Recasting and Recording System (RRS): A case study by Fluendo

Written by
FluendoFebruary 18, 2025
The request
Fluendo’s Consulting Services team was approached to develop a Recasting and Recording System (RRS). This RRS was required to function as a backend service integrated into the client’s product portfolio.
The client is a global leader in audio and video solutions, specializing in processing, analyzing, managing, and storing audio and video across various formats, including file-based, streaming, and live (TV). Their innovative systems integrate advanced third-party AI analytics and algorithms, serving industries like security, government and public administration, healthcare, and legal.
Features
The RRS was designed to enable the main application to:
- Add and remove media channels across various formats.
- Configure these channels for recasting, recording, or both.
Project constraints
A project based on the client solution with these features had already been committed to be delivered in the following quarter.
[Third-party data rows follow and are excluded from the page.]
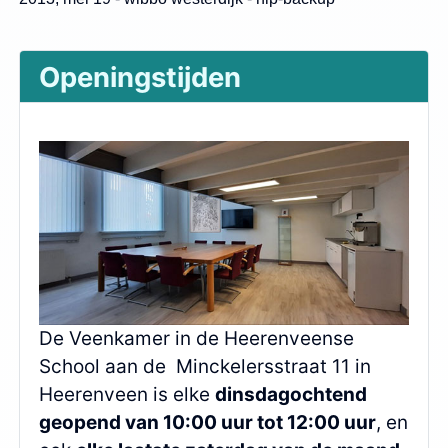
Openingstijden
De Veenkamer in de Heerenveense
School aan de Minckelersstraat 11 in
Heerenveen is elke
dinsdagochtend
geopend van 10:00 uur tot 12:00 uur
, en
The tight timeline meant the system had to be developed rapidly without compromising quality or functionality.
Delivery requirements
The solution had to be delivered as a containerized application that could integrate and be managed by the client’s infrastructure.
Priorities
Recasting was the top priority, regardless of the recasting method, because it was needed for the commitment above; then came the support of formats, and the recording came in last.
The Fluendo’s Solution
API-driven interaction
Fluendo proposed an API-based service enabling seamless interaction between the RRS and the client’s application.
The API included:
- Configuration management: Import and export configurations, such as snapshots or system states.
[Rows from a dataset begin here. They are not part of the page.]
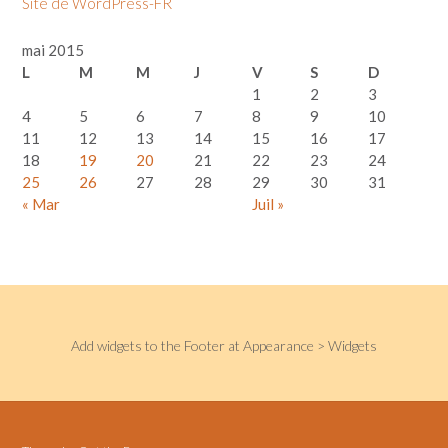
Site de WordPress-FR
mai 2015
L
M
M
J
V
S
D
1
2
3
4
5
6
7
8
9
10
11
12
13
14
15
16
17
18
19
20
21
22
23
24
25
26
27
28
29
30
31
« Mar
Juil »
Add widgets to the Footer at Appearance > Widgets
- CRUD operations: Create, read, update, and delete media channels.
- Asynchronous event handling: The caller can set up webhooks to notify the client’s application of events or results.
Modular architecture
The RRS was designed with a modular and decoupled architecture, able to support an initial set of protocols and formats in a modular and decoupled way so that adding support for additional elements would not impact the core functionality.
This process allows the application to be extended as new needs appear over time with limited overhead and a negligible impact on the current development, leading to more cost-effective improvement cycles for the client.
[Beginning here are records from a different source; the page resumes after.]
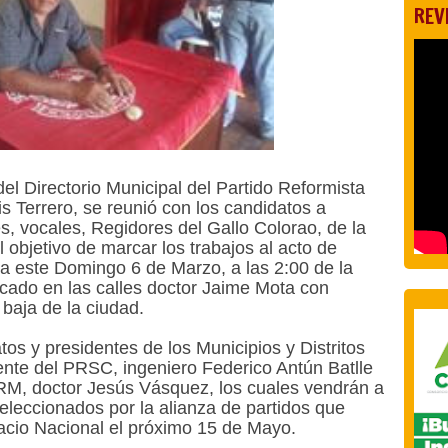
REV
el Directorio Municipal del Partido Reformista
is Terrero, se reunió con los candidatos a
es, vocales, Regidores del Gallo Colorao, de la
 objetivo de marcar los trabajos al acto de
a este Domingo 6 de Marzo, a las 2:00 de la
icado en las calles doctor Jaime Mota con
baja de la ciudad.
tos y presidentes de los Municipios y Distritos
ente del PRSC, ingeniero Federico Antún Batlle
PRM, doctor Jesús Vásquez, los cuales vendrán a
eleccionados por la alianza de partidos que
lacio Nacional el próximo 15 de Mayo.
Testing for quality assurance
To maintain top-tier performance and reliability, Fluendo implemented a Behavior-Driven Development (BDD) Testing Architecture involving the following components:
- Feature Files: Define test scenarios.
- Behave Framework: Executes scenarios and steps in Python.
- HTTP Client (Python): Sends HTTP requests to the server.
- Third-party Components: Manage WebRTC signalling servers and VLC servers for video streaming and handle HTTP requests. It also facilitates testing of video downloads and WebRTC message verification.
The testing focuses on three areas:
- Channels: Verifies channel configurations via HTTP.
- Protocols: Tests communication protocols like WebRTC signalling, UDP and RTSP, and video storage features.
- Performance: Measures the HTTP latency and server throughput under load.
These components work together to ensure the system’s functionality is implemented according to the specifications and that the performance is within the expected values across different scenarios.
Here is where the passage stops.